But it can also seem like an Eighties period piece. Everything about Rollins’ projects seems instinctively wrong to modern eyes, with his paternalist role as a teacher/mentor and his forays into the commercial gallery system.

Yet everything about the project is also weirdly compelling and successful, it worked. Rollins himself is a hilarious showman who spent a week in the Talbot Rice Gallery working with local young people and who gave an artist’s talk in Edinburgh that looked and sounded like a revivalist prayer meeting.

The art that Rollins and KOS produce is astonishingly beautiful, taking sacred texts of literature from Shakespeare to Kafka and creating large-scale paintings on top of the words and with the ideas. There are number of major paintings from the Eighties and Nineties on show and they have more than survived the test of time.

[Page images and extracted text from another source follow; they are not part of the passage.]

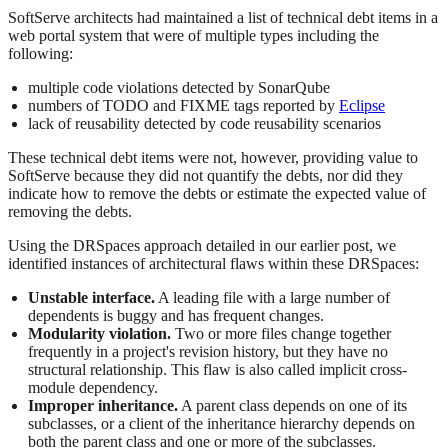
SoftServe architects had maintained a list of technical debt items in a
web portal system that were of multiple types including the
following:
multiple code violations detected by SonarQube
numbers of TODO and FIXME tags reported by
Eclipse
lack of reusability detected by code reusability scenarios
These technical debt items were not, however, providing value to
SoftServe because they did not quantify the debts, nor did they
indicate how to remove the debts or estimate the expected value of
removing the debts.
Using the DRSpaces approach detailed in our earlier post, we
identified instances of architectural flaws within these DRSpaces:
Unstable interface.
A leading file with a large number of
dependents is buggy and has frequent changes.
Modularity violation.
Two or more files change together
frequently in a project's revision history, but they have no
structural relationship. This flaw is also called implicit cross-
module dependency.
Improper inheritance.
A parent class depends on one of its
subclasses, or a client of the inheritance hierarchy depends on
both the parent class and one or more of the subclasses.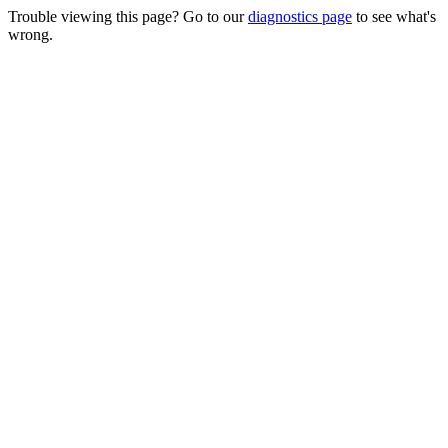
Trouble viewing this page? Go to our
diagnostics page
to see what's
wrong.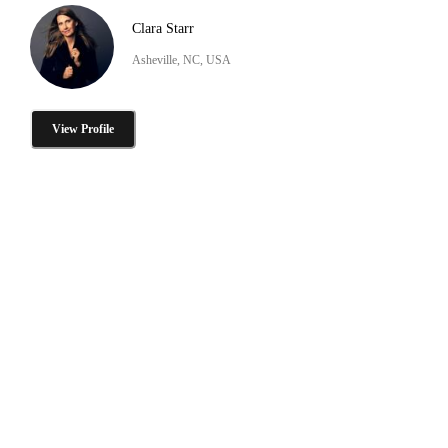
Clara Starr
Asheville, NC, USA
View Profile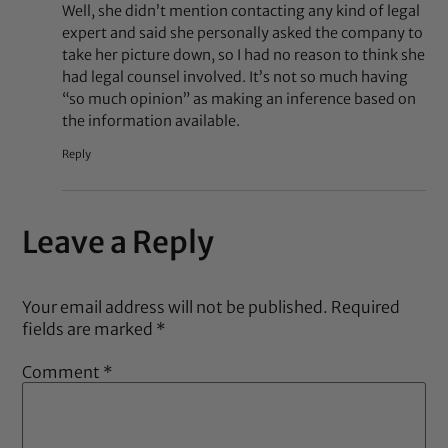
Well, she didn’t mention contacting any kind of legal
expert and said she personally asked the company to
take her picture down, so I had no reason to think she
had legal counsel involved. It’s not so much having
“so much opinion” as making an inference based on
the information available.
Reply
Leave a Reply
Your email address will not be published.
Required
fields are marked
*
Comment
*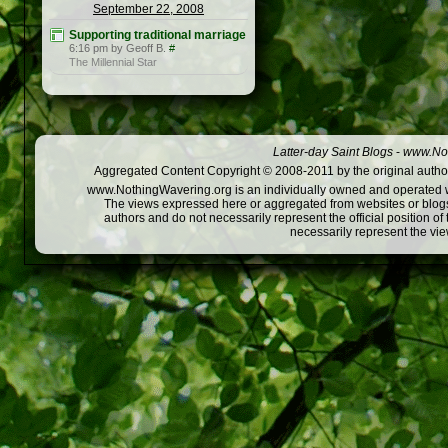
September 22, 2008
Supporting traditional marriage
6:16 pm by Geoff B.
#
The Millennial Star
Latter-day Saint Blogs
-
www.Not
Aggregated Content Copyright © 2008-2011 by the original author
www.NothingWavering.org is an individually owned and operated webs
The views expressed here or aggregated from websites or blogs,
authors and do not necessarily represent the official position o
necessarily represent the vi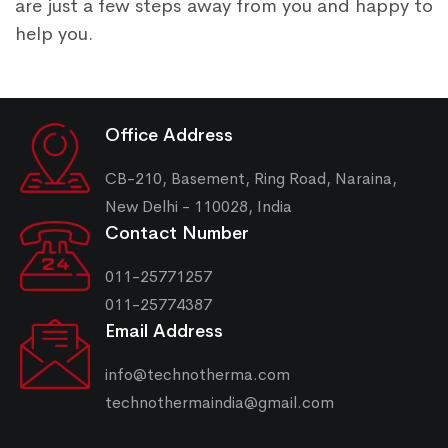
are just a few steps away from you and happy to
help you.
Office Address
CB-210, Basement, Ring Road, Naraina,
New Delhi - 110028, India
Contact Number
011-25771257
011-25774387
Email Address
info@technotherma.com
technothermaindia@gmail.com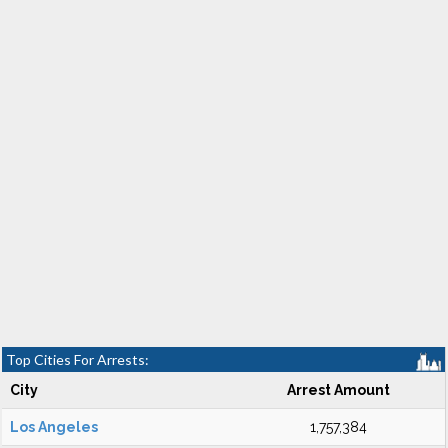
Top Cities For Arrests:
City
Arrest Amount
Los Angeles
1,757,384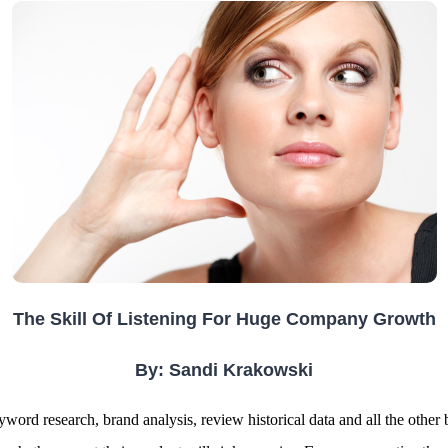
The Skill Of Listening For Huge Company Growth
By: Sandi Krakowski
rd research, brand analysis, review historical data and all the other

Time is out of joint too, at the Collective Gallery where Glasgow artist Mick Peter’s show Liars And Lying revives interest in the little known British novelist BS Johnson. Johnson was an experimental writer, whose disenchantment with conventional fictional structures never quite transformed itself into radical innovation. He died in 1973 at the age of 40.

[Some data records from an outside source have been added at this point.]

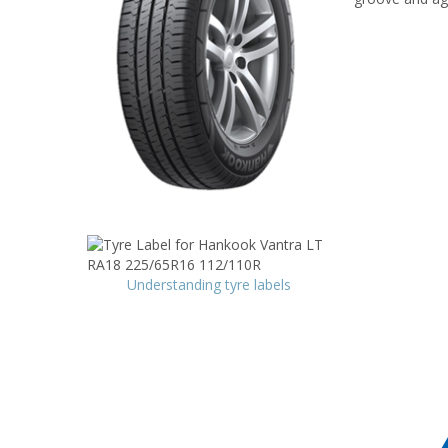
Understanding tyre labels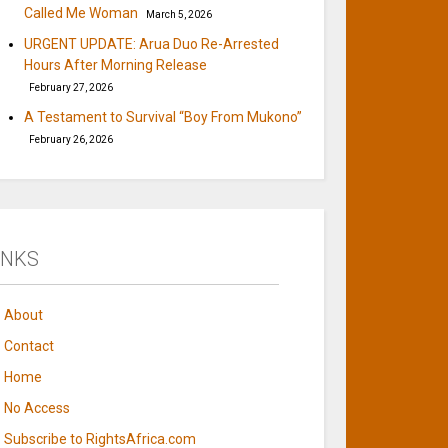
Called Me Woman
March 5, 2026
URGENT UPDATE: Arua Duo Re-Arrested
Hours After Morning Release
February 27, 2026
A Testament to Survival “Boy From Mukono”
February 26, 2026
INKS
About
Contact
Home
No Access
Subscribe to RightsAfrica.com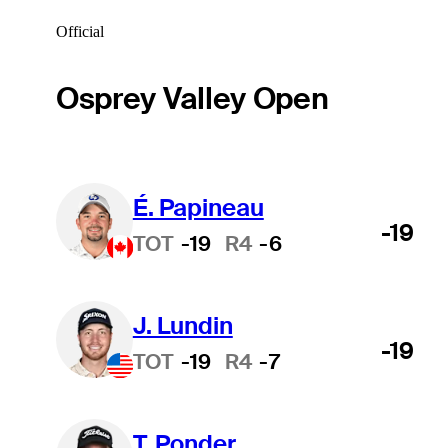
Official
Osprey Valley Open
É. Papineau
-19
TOT
-19
R4
-6
J. Lundin
-19
TOT
-19
R4
-7
T. Ponder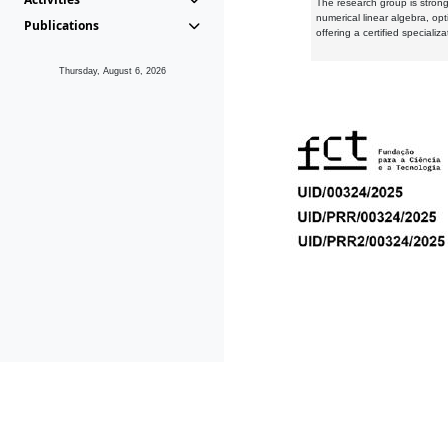
The research group is strongl
numerical linear algebra, op
Publications
offering a certified speciali
Thursday, August 6, 2026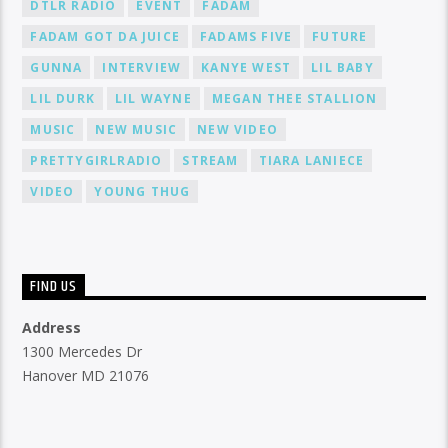
DTLR RADIO
EVENT
FADAM
FADAM GOT DA JUICE
FADAMS FIVE
FUTURE
GUNNA
INTERVIEW
KANYE WEST
LIL BABY
LIL DURK
LIL WAYNE
MEGAN THEE STALLION
MUSIC
NEW MUSIC
NEW VIDEO
PRETTYGIRLRADIO
STREAM
TIARA LANIECE
VIDEO
YOUNG THUG
FIND US
Address
1300 Mercedes Dr
Hanover MD 21076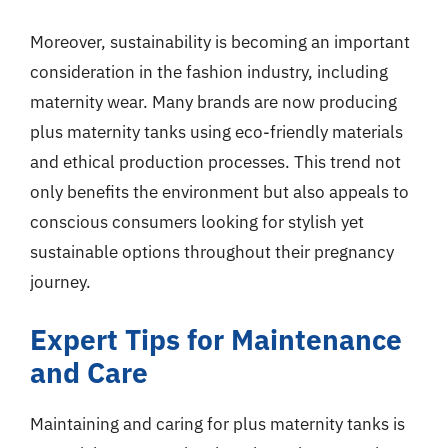
Moreover, sustainability is becoming an important
consideration in the fashion industry, including
maternity wear. Many brands are now producing
plus maternity tanks using eco-friendly materials
and ethical production processes. This trend not
only benefits the environment but also appeals to
conscious consumers looking for stylish yet
sustainable options throughout their pregnancy
journey.
Expert Tips for Maintenance
and Care
Maintaining and caring for plus maternity tanks is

Yet, the short film he wrote, Paradigm, in 1969, which is showing at the Collective now seems so prescient, I find myself almost believing that Johnson is a recent invention of the artist. It’s a film about ageing, in a personal sense and in a cultural sense. The older you get, the more you know, the harder it is to say anything at all.

Peter matches this counsel of despair, with a witty and impressive gallery show that plays on image and object, surface and depth; with plaster clad walls and drawings that are sculptures, or sculptures of drawings. It’s a complicated position: art has nothing to say any more, but let’s talk about it anyway.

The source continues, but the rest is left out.